We must establish policies that prevent other countries from doing to us what they would never let us do to them. Specifically, we must halt the sale of key assets to foreigners. We must also close up opportunities foreign corporations to compete unfairly against our home industries. We should move immediately to curb our out-of-control spending on unnecessary programs and initiatives that are being financed by foreign debt. We should institute policies to cut back our consumption, and particularly consumption of imported products. We should look to the way other nations have established industrial superiority over us and try to copy their best policies. We should not allow individuals and companies to profit by selling out America.

No plan to revive our economic and industrial self-sufficiency will be pain-free.
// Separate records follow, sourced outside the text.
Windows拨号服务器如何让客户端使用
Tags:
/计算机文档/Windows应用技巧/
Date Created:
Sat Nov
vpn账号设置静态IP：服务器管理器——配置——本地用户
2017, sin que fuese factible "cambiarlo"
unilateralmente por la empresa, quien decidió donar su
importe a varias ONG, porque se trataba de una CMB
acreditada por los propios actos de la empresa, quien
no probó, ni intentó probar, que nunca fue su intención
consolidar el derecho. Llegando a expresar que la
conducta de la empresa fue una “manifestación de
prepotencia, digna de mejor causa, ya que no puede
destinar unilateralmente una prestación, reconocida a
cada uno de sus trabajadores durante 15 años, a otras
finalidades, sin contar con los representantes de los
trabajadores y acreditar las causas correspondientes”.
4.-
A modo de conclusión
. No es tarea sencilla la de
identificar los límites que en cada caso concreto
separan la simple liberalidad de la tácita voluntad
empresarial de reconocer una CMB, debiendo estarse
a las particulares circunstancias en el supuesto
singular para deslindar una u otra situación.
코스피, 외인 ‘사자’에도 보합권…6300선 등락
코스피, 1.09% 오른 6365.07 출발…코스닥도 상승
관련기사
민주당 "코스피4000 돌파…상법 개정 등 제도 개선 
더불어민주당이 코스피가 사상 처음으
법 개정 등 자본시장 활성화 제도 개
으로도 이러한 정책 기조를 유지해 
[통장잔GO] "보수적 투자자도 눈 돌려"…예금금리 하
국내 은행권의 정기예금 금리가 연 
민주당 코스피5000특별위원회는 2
Because our industrial decline has already gone so far – it has been proceeding rapidly for more than 30 years already – restoring our industry to world-leading standards of competitiveness will require serious restrictions on trade and investment flows. Despite indisputable evidence that current policies have proved grossly inadequate or even counterproductive in the past, our opinion leaders remain committed to a business-as-usual strategy that is doomed to failure.

The impetus for new policies must come directly from the broad American public and voters must shirk from no reasonable methods to pressure elected officials. Without direct and immediate action, there will soon be little left to save.

1. Protection
Our industries, assets, resources, and companies need to be protected from foreigners seeking to gain control of key industrial processes and technologies. This would include preventing the sale of US domestic companies to foreign companies and eliminating offshore outsourcing except in extreme circumstances.

2. Fair Trade
Our trade treaties should protect our country from predatory foreign countries seeking to weaken or destroy American industry. To that end, tariffs should be erected where needed and where practical. Experience has shown that it is futile to expect other countries to adopt our policies on, for instance, fair and free competition. What we can do is control the impact of their policies on our economy. The most obvious tool we have is tariffs on their exports. No doubt our tariffs would set off retaliation abroad. We would also have to accept that demand for US debt would decrease. But in the long run, these negatives would be much more than offset by positive effects as American entrepreneurs and industrial executives enjoyed a massive incentive to renew our industrial base.

3. Domestic Industry Competitiveness
In addition to establishing protection for our industry and country, we should properly align our companies with the national interest by changing the incentive system within which they operate. The tax structure should be changed to encourage industrial revival, particularly in industries which have been worst hit by unfair foreign competition. One simple but highly effective measure would be to shorten the depreciation schedules on capital investment and research spending. Meanwhile capital gains taxes should be increased to discourage short-term thinking and reduce the incentive for entrepreneurs to cash out.